Before the rally in the last hour of trading, which retraced a 3 percent drop in the Dow, investors feared a US$789 billion economic stimulus package to be voted on as early as Friday would not be enough dig the economy out of recession.

Solid quarterly results from Coca-Cola Co underpinned the rally, as it ended up 7.6 percent at US$44.39 making it top driver of the Dow.

Gains in big-cap technology stocks, including iPhone maker Apple and BlackBerry maker Research in Motion, which rebounded after a 14.5 percent drop Wednesday, helped lift Nasdaq.

Apple ranked as the top gainer on Nasdaq, ending up 2.5 percent to US$99.27.

The decline in the S&P 500 pushed it to near three-month lows earlier in the session, and the index is now up more than 12 percent from the bear-market intraday low set in Nov. 21.

The KBW Bank index fell 2.8 percent and the S&P Financial Index shed 1.3 after earlier falling by over 6 percent and 7 percent, respectively.

Investors have grown increasingly wary of the government plan to cleanse the financial sector of toxic assets that have constrained lending, deepening the recession.

Among banking shares, Citigroup fell 2.2 percent to US$3.61; Wells Fargo, fell 4 percent at US$16.80, and Bank of America dipped 3.3 percent to US$5.87, each well above their session lows.
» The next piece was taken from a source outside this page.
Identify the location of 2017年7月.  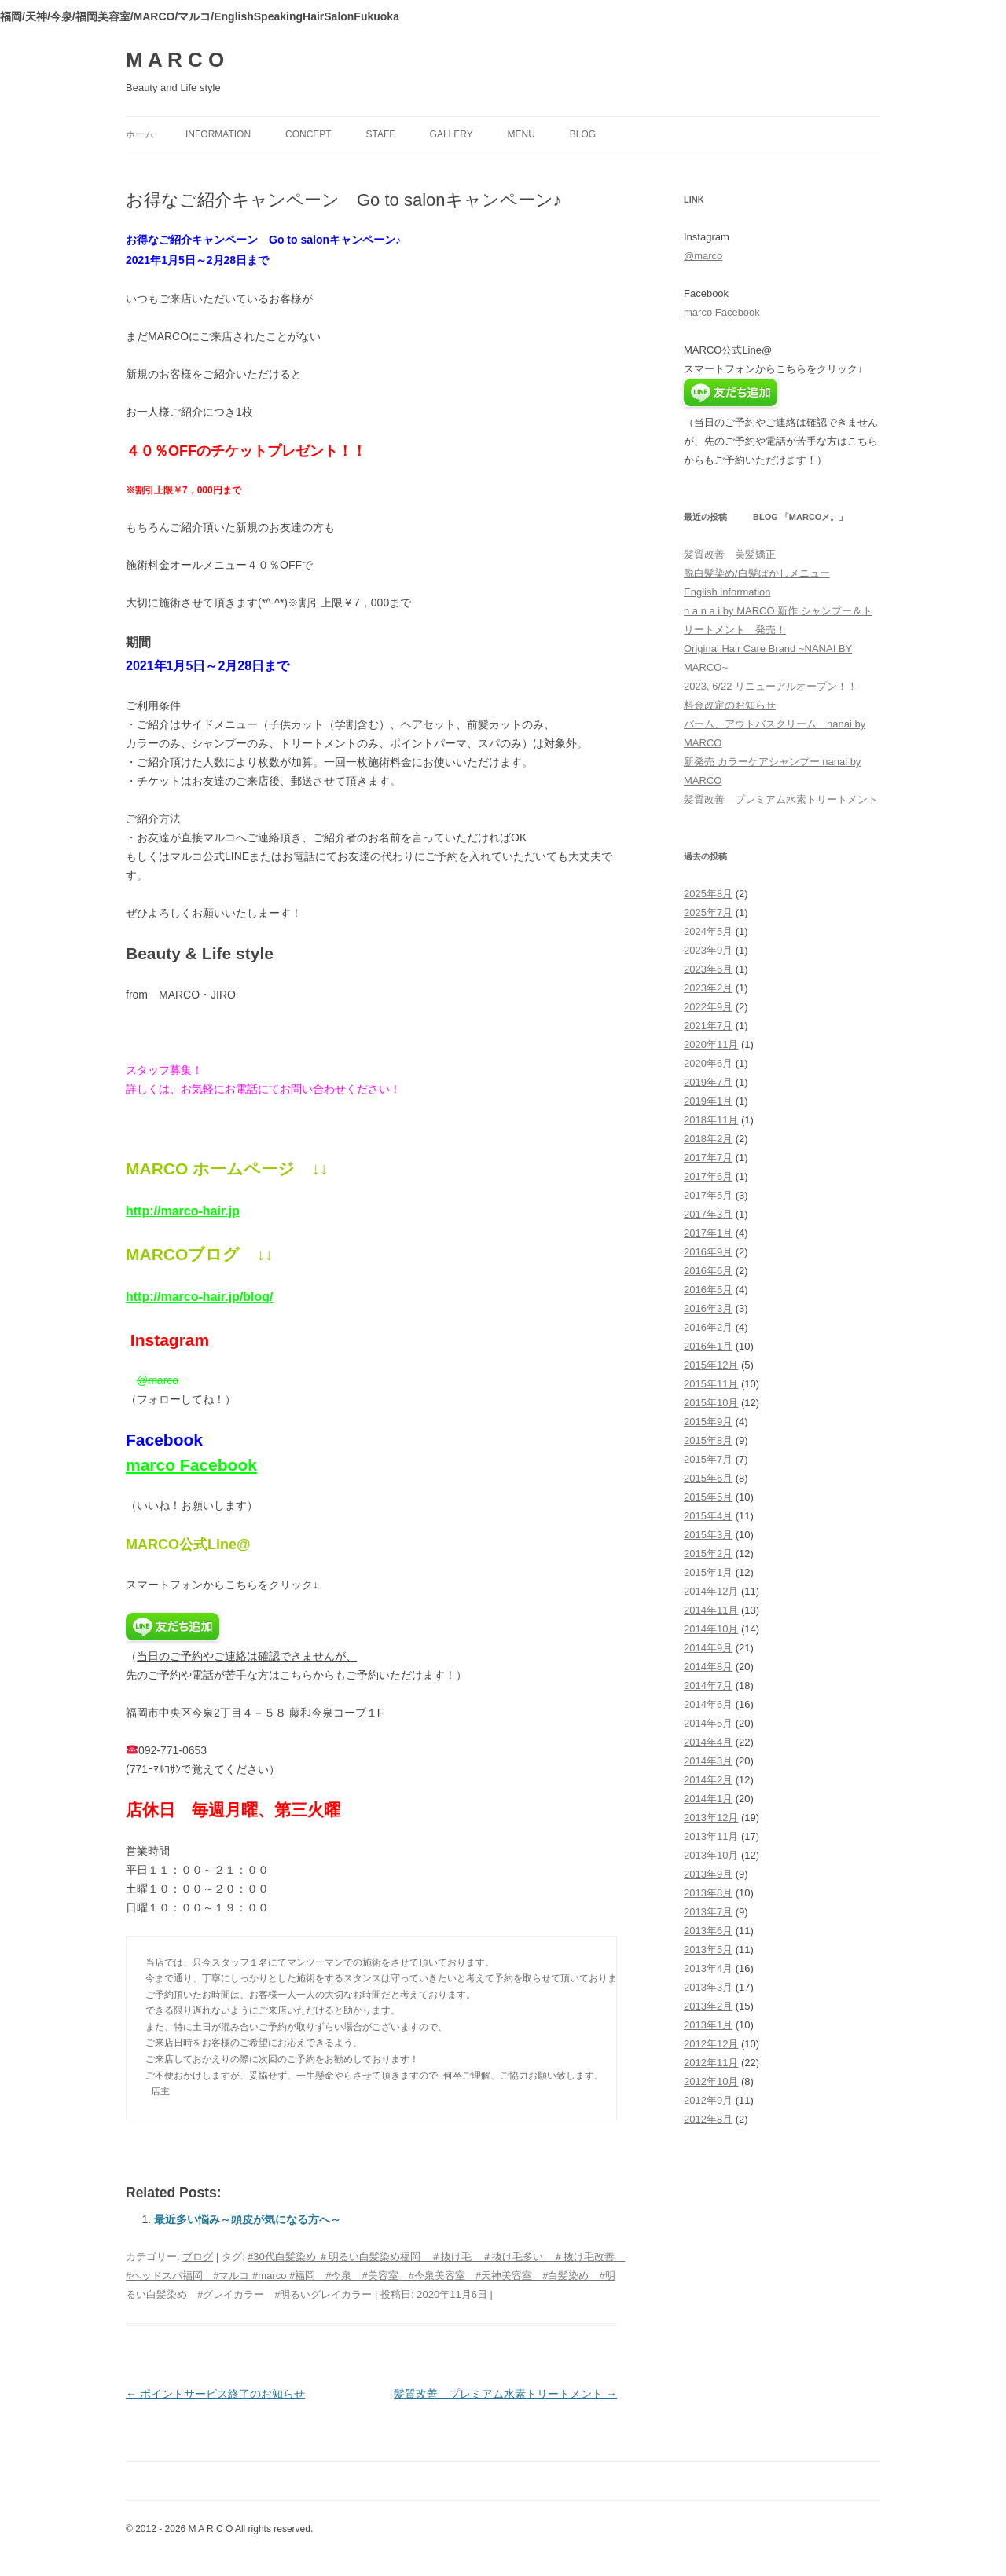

Government data showing that the number of people staying on unemployment benefits after drawing an initial week of aid hit a record in the last week of January, which underscored the toll of the 14-month-old recession on the labor market.

Volume was moderate on the New York Stock Exchange, where about 1.48 billion shares changed hands, roughly in line with last year's estimated daily average volume of 1.49 billion shares. On the Nasdaq, about 2.47 billion shares traded, slightly above last year's daily average of 2.28 billion.

Decliners outnumbered advancers on the NYSE by a ratio of about 11 to 10, while on the Nasdaq, the ratio was about even.